Keep your finger on the pulse of employees’ interests. Include their ideas as you build your program, and look for opportunities to adopt policies that support the sustainability of your wellness efforts.
Don’t forget to celebrate your success!
Clark County Worksite Wellness Network
The WWN meets quarterly at the Brickstone Ballroom, 105 W. Evergreen Blvd., Vancouver. As noted above, the next meeting, Feb. 7 at 7:30 a.m., will help businesses to set the groundwork for a successful wellness program. Participants will walk away knowing essential elements of a wellness program and how to gauge the reach and depth of their programs. Network meetings are free and are open to all Clark County businesses and agencies.

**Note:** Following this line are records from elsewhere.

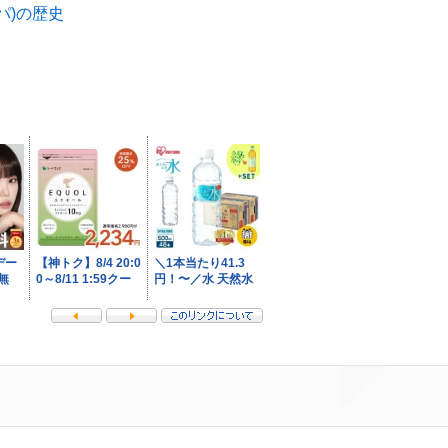
パ)の歴史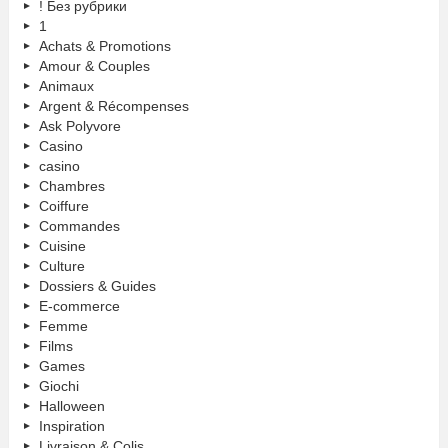
! Без рубрики
1
Achats & Promotions
Amour & Couples
Animaux
Argent & Récompenses
Ask Polyvore
Casino
casino
Chambres
Coiffure
Commandes
Cuisine
Culture
Dossiers & Guides
E-commerce
Femme
Films
Games
Giochi
Halloween
Inspiration
Livraison & Colis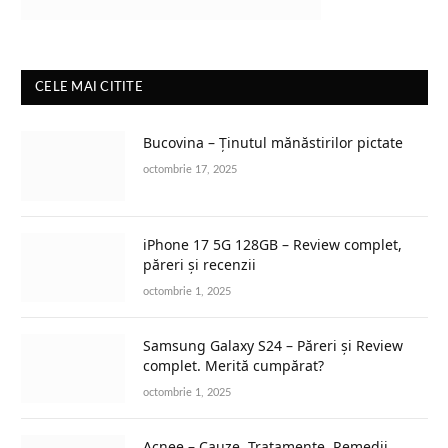
CELE MAI CITITE
Bucovina – Ținutul mănăstirilor pictate
octombrie 17, 2025
iPhone 17 5G 128GB – Review complet,
păreri și recenzii
octombrie 1, 2025
Samsung Galaxy S24 – Păreri și Review
complet. Merită cumpărat?
octombrie 1, 2025
Acnee – Cauze, Tratamente, Remedii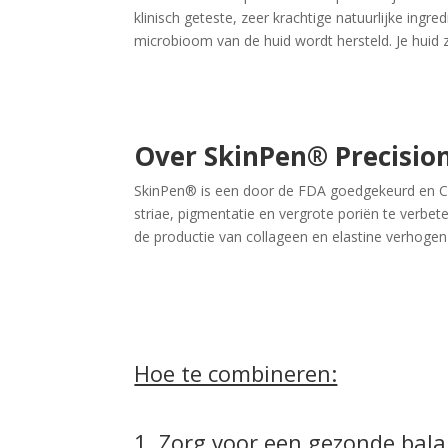
klinisch geteste, zeer krachtige natuurlijke ing
microbioom van de huid wordt hersteld. Je huid zi
Over SkinPen® Precisio
SkinPen® is een door de FDA goedgekeurd en 
striae, pigmentatie en vergrote poriën te verbet
de productie van collageen en elastine verhoge
Hoe te combineren:
1. Zorg voor een gezonde bala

The Worksite Wellness Network, in partnership with Clark County Public Health, the Vancouver Business Journal and other community partners, will help large and small employers establish and energize a sustainable, outcome-oriented, measurable program. WWN will host the annual Healthiest Business Awards in the fall. Contact Clark County Public Health for more information at Healthy.Here.Now@clark.wa.gov.
Greater Vancouver Chamber of Commerce
On Feb. 23, the Greater Vancouver Chamber of Commerce introduces a monthly “Ready, Set, Go: Wellness Workshop Series” for small local businesses and their employees. RSG workshops will cover a variety of topics. On Feb. 23, Sherri McMillian of Northwest Personal Trainers will kick off the series with a presentation on personal wellness goals, “How to De-Stress the Deadline.” On March 27, the workshop will focus on “40 Ways to Sit (or Stand) While You Work.” Workshops will take place at noon on the fourth Thursday of the month at the Chamber, 1101 Broadway, Suite 100, Vancouver. All workshops are open to the public, and a $15 fee includes a healthy lunch. The series is presented by Legacy Salmon Creek Medical Center. More information can be found at www.vancouverusa.com.
National Healthy Worksite Program by the Centers for Disease Control and Prevention
The Centers for Disease Control and Prevention offer training assistance, case studies and resources to help you facilitate an effective worksite wellness program. For more information, visit www.cdc.gov/workplacehealthpromotion.
Workplace Wellness Toolkit by the US Chamber of Commerce Small Business Nation
The US Chamber of Commerce Small Business Nation has put together a brochure and video on helpful practices for employers. Check it out at www.uschamber.com/issues/health-care/workplace-wellness.
This Tip of the Week was co-authored by Stephanie Michael, Oregon Health Science University dietetic intern at Clark County Public Health, and Cyndie Meyer, program manager, Clark County Public Health.